■ **Problem statement**
Every entry must be output exactly as it is written.

■ **Provided material**
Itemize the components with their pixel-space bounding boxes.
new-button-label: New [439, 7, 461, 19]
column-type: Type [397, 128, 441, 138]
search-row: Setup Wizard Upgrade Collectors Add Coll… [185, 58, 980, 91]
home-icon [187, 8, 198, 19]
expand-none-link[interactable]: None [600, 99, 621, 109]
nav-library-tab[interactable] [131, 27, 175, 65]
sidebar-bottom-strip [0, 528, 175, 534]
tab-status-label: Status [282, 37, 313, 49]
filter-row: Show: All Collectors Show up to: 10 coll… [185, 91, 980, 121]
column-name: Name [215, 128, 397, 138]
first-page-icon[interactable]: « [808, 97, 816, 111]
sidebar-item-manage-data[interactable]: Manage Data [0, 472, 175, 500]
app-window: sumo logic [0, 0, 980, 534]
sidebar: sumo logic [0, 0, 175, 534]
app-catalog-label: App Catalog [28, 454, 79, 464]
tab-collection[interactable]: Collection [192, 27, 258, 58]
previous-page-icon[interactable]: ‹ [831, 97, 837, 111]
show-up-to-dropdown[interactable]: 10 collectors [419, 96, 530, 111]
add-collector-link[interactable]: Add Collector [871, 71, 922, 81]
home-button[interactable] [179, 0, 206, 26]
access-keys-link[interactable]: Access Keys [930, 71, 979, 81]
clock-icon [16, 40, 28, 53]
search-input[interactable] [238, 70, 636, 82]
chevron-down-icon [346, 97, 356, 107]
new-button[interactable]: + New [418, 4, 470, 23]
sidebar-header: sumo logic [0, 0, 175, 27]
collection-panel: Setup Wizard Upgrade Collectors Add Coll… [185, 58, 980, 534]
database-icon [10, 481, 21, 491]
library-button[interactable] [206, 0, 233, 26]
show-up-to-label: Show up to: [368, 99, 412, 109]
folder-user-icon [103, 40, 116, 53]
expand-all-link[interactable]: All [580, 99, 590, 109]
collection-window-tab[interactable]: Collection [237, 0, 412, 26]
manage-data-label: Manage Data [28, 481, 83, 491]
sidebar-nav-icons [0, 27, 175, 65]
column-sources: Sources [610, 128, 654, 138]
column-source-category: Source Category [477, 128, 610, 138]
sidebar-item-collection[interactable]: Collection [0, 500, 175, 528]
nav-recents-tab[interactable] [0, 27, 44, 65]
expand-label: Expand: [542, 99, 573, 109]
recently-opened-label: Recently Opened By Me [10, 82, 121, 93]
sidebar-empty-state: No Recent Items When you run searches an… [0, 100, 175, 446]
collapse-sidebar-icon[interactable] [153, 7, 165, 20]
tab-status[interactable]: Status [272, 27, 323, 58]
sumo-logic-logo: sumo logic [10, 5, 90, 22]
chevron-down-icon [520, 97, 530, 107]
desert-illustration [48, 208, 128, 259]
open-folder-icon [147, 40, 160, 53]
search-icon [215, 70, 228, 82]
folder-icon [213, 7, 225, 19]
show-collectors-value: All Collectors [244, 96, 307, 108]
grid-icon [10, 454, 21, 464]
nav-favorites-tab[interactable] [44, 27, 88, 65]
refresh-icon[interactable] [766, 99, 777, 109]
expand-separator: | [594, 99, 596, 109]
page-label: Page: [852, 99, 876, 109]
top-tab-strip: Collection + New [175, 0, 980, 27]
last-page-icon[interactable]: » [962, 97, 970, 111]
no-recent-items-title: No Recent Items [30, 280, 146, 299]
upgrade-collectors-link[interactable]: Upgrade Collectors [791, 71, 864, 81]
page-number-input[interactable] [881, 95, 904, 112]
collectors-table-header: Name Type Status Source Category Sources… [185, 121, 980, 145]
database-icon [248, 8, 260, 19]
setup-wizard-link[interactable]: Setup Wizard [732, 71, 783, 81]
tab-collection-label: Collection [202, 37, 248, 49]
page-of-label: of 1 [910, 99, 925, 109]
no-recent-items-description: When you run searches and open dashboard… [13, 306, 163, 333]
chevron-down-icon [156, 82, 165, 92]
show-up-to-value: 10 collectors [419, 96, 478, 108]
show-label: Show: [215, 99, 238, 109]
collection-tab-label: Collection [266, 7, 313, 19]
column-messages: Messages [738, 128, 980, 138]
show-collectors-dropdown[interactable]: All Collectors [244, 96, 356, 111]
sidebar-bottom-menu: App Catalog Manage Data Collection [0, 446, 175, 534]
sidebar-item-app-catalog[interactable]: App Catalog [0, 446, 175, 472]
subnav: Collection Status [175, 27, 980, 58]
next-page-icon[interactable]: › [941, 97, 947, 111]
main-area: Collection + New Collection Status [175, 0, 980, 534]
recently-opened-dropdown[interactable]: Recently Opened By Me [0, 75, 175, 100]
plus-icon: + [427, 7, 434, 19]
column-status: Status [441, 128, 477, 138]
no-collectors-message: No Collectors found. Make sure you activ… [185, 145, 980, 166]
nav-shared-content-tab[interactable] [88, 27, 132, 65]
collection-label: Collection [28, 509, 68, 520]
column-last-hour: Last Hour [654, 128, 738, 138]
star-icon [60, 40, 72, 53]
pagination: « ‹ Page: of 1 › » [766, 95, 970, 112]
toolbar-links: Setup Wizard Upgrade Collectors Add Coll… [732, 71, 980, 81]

■ **Task output**
Itemize the components with their pixel-space bounding boxes.
new-button-label: New [439, 7, 461, 19]
column-type: Type [397, 128, 441, 138]
search-row: Setup Wizard Upgrade Collectors Add Coll… [185, 58, 980, 91]
home-icon [187, 8, 198, 19]
expand-none-link[interactable]: None [600, 99, 621, 109]
nav-library-tab[interactable] [131, 27, 175, 65]
sidebar-bottom-strip [0, 528, 175, 534]
tab-status-label: Status [282, 37, 313, 49]
filter-row: Show: All Collectors Show up to: 10 coll… [185, 91, 980, 121]
column-name: Name [215, 128, 397, 138]
first-page-icon[interactable]: « [808, 97, 816, 111]
sidebar-item-manage-data[interactable]: Manage Data [0, 472, 175, 500]
app-window: sumo logic [0, 0, 980, 534]
sidebar: sumo logic [0, 0, 175, 534]
app-catalog-label: App Catalog [28, 454, 79, 464]
tab-collection[interactable]: Collection [192, 27, 258, 58]
previous-page-icon[interactable]: ‹ [831, 97, 837, 111]
show-up-to-dropdown[interactable]: 10 collectors [419, 96, 530, 111]
add-collector-link[interactable]: Add Collector [871, 71, 922, 81]
home-button[interactable] [179, 0, 206, 26]
access-keys-link[interactable]: Access Keys [930, 71, 979, 81]
clock-icon [16, 40, 28, 53]
search-input[interactable] [238, 70, 636, 82]
chevron-down-icon [346, 97, 356, 107]
new-button[interactable]: + New [418, 4, 470, 23]
sidebar-header: sumo logic [0, 0, 175, 27]
collection-panel: Setup Wizard Upgrade Collectors Add Coll… [185, 58, 980, 534]
database-icon [10, 481, 21, 491]
library-button[interactable] [206, 0, 233, 26]
show-up-to-label: Show up to: [368, 99, 412, 109]
folder-user-icon [103, 40, 116, 53]
expand-all-link[interactable]: All [580, 99, 590, 109]
collection-window-tab[interactable]: Collection [237, 0, 412, 26]
manage-data-label: Manage Data [28, 481, 83, 491]
sidebar-nav-icons [0, 27, 175, 65]
column-sources: Sources [610, 128, 654, 138]
column-source-category: Source Category [477, 128, 610, 138]
sidebar-item-collection[interactable]: Collection [0, 500, 175, 528]
nav-recents-tab[interactable] [0, 27, 44, 65]
expand-label: Expand: [542, 99, 573, 109]
recently-opened-label: Recently Opened By Me [10, 82, 121, 93]
sidebar-empty-state: No Recent Items When you run searches an… [0, 100, 175, 446]
collapse-sidebar-icon[interactable] [153, 7, 165, 20]
tab-status[interactable]: Status [272, 27, 323, 58]
sumo-logic-logo: sumo logic [10, 5, 90, 22]
chevron-down-icon [520, 97, 530, 107]
desert-illustration [48, 208, 128, 259]
open-folder-icon [147, 40, 160, 53]
search-icon [215, 70, 228, 82]
folder-icon [213, 7, 225, 19]
show-collectors-value: All Collectors [244, 96, 307, 108]
grid-icon [10, 454, 21, 464]
nav-favorites-tab[interactable] [44, 27, 88, 65]
refresh-icon[interactable] [766, 99, 777, 109]
expand-separator: | [594, 99, 596, 109]
page-label: Page: [852, 99, 876, 109]
top-tab-strip: Collection + New [175, 0, 980, 27]
last-page-icon[interactable]: » [962, 97, 970, 111]
no-recent-items-title: No Recent Items [30, 280, 146, 299]
upgrade-collectors-link[interactable]: Upgrade Collectors [791, 71, 864, 81]
page-number-input[interactable] [881, 95, 904, 112]
collectors-table-header: Name Type Status Source Category Sources… [185, 121, 980, 145]
database-icon [248, 8, 260, 19]
setup-wizard-link[interactable]: Setup Wizard [732, 71, 783, 81]
tab-collection-label: Collection [202, 37, 248, 49]
page-of-label: of 1 [910, 99, 925, 109]
no-recent-items-description: When you run searches and open dashboard… [13, 306, 163, 333]
chevron-down-icon [156, 82, 165, 92]
show-up-to-value: 10 collectors [419, 96, 478, 108]
show-label: Show: [215, 99, 238, 109]
collection-tab-label: Collection [266, 7, 313, 19]
column-messages: Messages [738, 128, 980, 138]
show-collectors-dropdown[interactable]: All Collectors [244, 96, 356, 111]
sidebar-bottom-menu: App Catalog Manage Data Collection [0, 446, 175, 534]
sidebar-item-app-catalog[interactable]: App Catalog [0, 446, 175, 472]
subnav: Collection Status [175, 27, 980, 58]
next-page-icon[interactable]: › [941, 97, 947, 111]
main-area: Collection + New Collection Status [175, 0, 980, 534]
recently-opened-dropdown[interactable]: Recently Opened By Me [0, 75, 175, 100]
plus-icon: + [427, 7, 434, 19]
column-status: Status [441, 128, 477, 138]
no-collectors-message: No Collectors found. Make sure you activ… [185, 145, 980, 166]
nav-shared-content-tab[interactable] [88, 27, 132, 65]
collection-label: Collection [28, 509, 68, 520]
column-last-hour: Last Hour [654, 128, 738, 138]
star-icon [60, 40, 72, 53]
pagination: « ‹ Page: of 1 › » [766, 95, 970, 112]
toolbar-links: Setup Wizard Upgrade Collectors Add Coll… [732, 71, 980, 81]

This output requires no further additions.